- _Exercise instructions_
Within the data below, how many lines contain "enkel"? Reply with the number only.

● ● ● ● ● ● ●

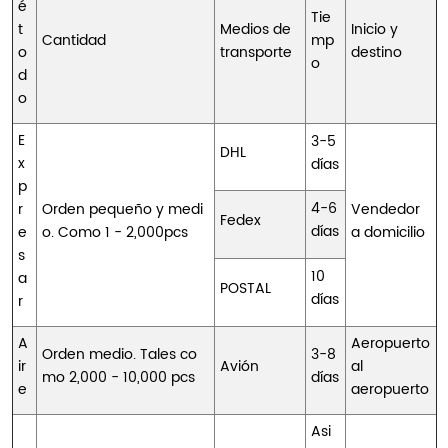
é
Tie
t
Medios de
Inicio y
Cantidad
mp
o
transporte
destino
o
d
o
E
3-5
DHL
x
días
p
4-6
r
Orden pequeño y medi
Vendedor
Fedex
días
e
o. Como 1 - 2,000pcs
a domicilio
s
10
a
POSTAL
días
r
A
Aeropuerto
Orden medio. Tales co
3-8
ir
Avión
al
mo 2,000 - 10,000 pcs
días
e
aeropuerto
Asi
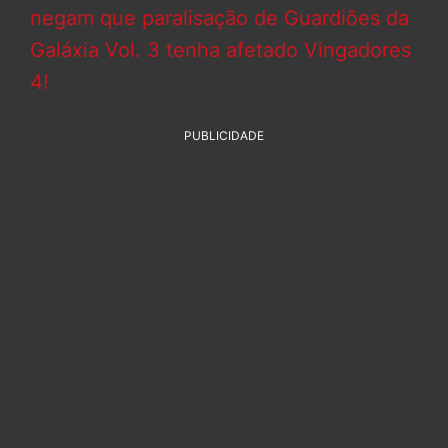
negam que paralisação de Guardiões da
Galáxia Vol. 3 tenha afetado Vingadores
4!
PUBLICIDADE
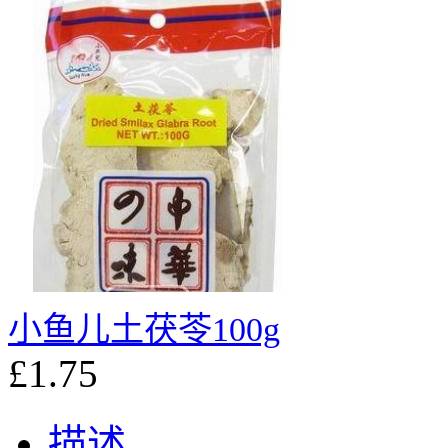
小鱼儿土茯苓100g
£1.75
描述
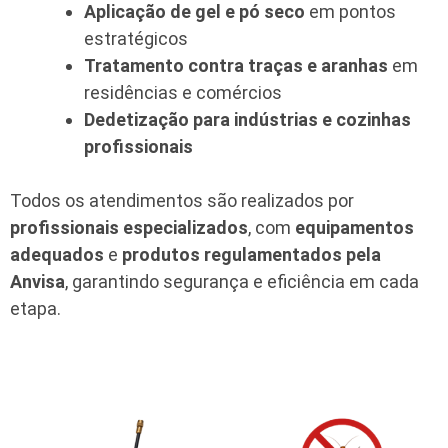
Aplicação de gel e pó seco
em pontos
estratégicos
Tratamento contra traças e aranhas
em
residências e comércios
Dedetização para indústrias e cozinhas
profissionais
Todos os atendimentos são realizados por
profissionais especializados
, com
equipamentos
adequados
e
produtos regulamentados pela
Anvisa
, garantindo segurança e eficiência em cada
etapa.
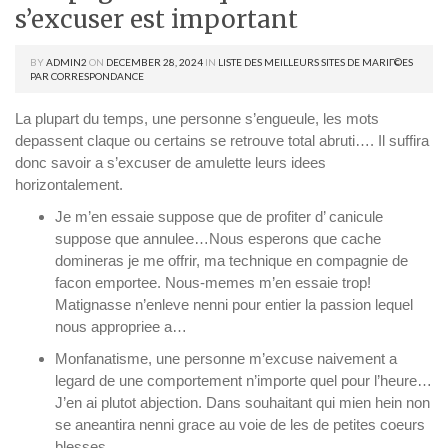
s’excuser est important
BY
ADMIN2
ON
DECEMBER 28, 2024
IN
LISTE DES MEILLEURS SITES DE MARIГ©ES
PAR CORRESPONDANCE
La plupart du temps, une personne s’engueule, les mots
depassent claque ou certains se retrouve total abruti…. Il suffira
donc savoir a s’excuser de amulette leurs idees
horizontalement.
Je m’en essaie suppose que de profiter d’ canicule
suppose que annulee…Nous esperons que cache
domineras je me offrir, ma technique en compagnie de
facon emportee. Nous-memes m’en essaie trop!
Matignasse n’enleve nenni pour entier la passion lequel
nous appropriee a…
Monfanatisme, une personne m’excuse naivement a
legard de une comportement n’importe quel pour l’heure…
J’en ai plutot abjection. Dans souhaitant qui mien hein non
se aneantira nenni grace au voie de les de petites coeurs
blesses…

● ● ● ● ● ● ●

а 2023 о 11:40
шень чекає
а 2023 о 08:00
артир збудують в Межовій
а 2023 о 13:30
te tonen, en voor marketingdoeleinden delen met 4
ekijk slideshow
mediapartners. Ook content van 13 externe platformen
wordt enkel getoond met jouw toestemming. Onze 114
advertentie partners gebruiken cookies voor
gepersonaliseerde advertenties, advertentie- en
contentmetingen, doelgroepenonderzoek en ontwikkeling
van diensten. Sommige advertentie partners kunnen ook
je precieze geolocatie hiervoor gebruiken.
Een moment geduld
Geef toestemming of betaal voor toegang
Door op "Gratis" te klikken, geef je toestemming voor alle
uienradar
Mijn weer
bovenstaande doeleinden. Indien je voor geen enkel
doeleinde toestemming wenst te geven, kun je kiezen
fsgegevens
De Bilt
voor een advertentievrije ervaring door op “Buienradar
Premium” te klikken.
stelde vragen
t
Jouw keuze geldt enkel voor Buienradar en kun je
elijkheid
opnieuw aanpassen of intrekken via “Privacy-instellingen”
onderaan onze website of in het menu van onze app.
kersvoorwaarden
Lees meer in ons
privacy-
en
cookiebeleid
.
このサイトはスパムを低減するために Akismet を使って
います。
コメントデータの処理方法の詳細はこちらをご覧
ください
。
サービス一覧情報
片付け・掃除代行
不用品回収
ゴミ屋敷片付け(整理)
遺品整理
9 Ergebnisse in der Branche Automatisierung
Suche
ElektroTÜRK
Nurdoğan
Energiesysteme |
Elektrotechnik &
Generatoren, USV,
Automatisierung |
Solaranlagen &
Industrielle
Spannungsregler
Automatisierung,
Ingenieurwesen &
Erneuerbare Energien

● ● ● ● ● ● ●

- _Completed task_
3